*** Opening of Given records ***
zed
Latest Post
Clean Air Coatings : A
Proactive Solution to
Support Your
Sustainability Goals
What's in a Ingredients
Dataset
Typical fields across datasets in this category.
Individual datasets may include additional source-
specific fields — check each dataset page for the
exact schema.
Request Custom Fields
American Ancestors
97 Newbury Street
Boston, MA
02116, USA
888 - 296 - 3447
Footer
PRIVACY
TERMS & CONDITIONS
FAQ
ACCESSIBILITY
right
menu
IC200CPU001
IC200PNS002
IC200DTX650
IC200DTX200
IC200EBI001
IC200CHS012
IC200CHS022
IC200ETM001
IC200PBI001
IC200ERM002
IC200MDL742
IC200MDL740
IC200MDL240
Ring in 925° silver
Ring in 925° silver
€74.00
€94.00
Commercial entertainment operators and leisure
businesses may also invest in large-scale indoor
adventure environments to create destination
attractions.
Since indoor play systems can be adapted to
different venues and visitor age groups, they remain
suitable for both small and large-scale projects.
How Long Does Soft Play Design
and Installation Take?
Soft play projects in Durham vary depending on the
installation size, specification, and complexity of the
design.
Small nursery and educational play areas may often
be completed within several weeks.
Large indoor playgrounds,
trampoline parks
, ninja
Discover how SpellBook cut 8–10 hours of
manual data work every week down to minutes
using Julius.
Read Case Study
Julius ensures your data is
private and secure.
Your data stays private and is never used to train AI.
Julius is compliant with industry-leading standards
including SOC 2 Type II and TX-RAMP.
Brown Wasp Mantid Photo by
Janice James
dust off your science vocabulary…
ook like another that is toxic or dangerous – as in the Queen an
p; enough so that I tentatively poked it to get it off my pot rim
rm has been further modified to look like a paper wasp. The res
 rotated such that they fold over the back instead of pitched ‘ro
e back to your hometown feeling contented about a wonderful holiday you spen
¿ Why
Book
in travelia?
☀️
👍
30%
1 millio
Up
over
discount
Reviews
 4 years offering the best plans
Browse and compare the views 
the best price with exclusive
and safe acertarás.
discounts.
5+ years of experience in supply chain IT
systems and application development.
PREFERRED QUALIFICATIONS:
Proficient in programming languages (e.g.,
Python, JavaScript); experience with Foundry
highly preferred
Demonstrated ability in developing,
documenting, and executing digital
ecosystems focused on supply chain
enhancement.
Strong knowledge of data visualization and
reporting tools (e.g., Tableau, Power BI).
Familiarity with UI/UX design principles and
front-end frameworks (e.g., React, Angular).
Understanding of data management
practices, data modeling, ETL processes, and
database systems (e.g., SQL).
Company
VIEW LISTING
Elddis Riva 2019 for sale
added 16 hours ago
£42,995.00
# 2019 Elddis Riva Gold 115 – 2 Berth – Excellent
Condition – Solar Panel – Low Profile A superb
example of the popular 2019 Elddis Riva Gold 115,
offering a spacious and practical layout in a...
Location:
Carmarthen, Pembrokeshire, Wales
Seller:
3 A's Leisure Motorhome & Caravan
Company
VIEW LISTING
*** Close of Given records ***
▶ [What to work on]:
Everything from the first line above through the line that contains "Individual datasets may" should be duplicated exactly, please, and nothing beyond it.

▶ [Result of the exercise]:
zed
Latest Post
Clean Air Coatings : A
Proactive Solution to
Support Your
Sustainability Goals
What's in a Ingredients
Dataset
Typical fields across datasets in this category.
Individual datasets may include additional source-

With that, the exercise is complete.